Today’s Washington Post has this article about another study of the medical malpractice insurance industry.
The study shows that insurer’s overestimated their losses from 1986 until 1994 by almost 50%.
Insurance companies are permitted to estimate losses today on claims that will be paid in the future. This study shows that the companies tend to overestimate what they will pay in the future. Companies often use these estimates to support claims for restrictions on the rights of malpractice victims.
The industry response? The study “selectively uses years when the industry overestimated its losses and ignores more recent years when the industry wound up paying more than it reported initially to regulators. Lately, they add, insurers’ losses have outstripped estimates from only a few years ago.”
Or, in other words, “yeah, we were wrong before but believe us now.”
I do agree with this statement in the article: “Fueling frustration on all sides: a surprising lack of data available from the nation’s patchwork system of state regulation.
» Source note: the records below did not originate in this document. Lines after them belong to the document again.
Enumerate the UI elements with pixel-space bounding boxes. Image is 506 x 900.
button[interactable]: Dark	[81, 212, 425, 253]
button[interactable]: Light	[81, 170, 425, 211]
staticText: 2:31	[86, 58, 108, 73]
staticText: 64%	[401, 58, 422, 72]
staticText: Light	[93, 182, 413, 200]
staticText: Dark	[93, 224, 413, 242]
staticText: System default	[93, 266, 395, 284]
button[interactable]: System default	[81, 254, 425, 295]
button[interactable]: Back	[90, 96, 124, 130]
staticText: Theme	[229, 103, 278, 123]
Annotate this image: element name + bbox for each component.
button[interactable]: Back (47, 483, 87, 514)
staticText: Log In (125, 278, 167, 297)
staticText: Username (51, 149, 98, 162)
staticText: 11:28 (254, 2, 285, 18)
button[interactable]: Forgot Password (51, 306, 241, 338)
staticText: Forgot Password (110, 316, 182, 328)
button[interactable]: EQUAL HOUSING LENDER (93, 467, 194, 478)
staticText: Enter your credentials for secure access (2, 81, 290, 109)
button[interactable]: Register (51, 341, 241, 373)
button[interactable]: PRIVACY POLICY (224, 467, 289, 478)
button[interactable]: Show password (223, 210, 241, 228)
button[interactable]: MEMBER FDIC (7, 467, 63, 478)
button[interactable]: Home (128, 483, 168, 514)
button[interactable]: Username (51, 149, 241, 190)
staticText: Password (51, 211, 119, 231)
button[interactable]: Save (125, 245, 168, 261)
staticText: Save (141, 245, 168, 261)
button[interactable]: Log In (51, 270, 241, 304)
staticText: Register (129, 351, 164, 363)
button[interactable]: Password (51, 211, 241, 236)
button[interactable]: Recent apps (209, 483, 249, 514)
Two years ago, the Government Accountability Office studied the problem and said that although insurance losses ‘appeared to be the greatest contributor’ to higher premiums, a ‘lack of comprehensive data . . . prevented us from fully analyzing the composition and causes of those losses.’ The study concluded that Congress ‘may want to encourage’ state regulators to collect data on ‘the frequency, severity and causes of losses on medical malpractice claims.'” I have been made the “lack of data” argument since 1986. It is shocking how little accurate information exists and how legislators simply accept the insurance industry’s word.
Then again, the FWDVA (Future Wrongful Death Victims of America)doesn’t have a lobbyist or a PAC.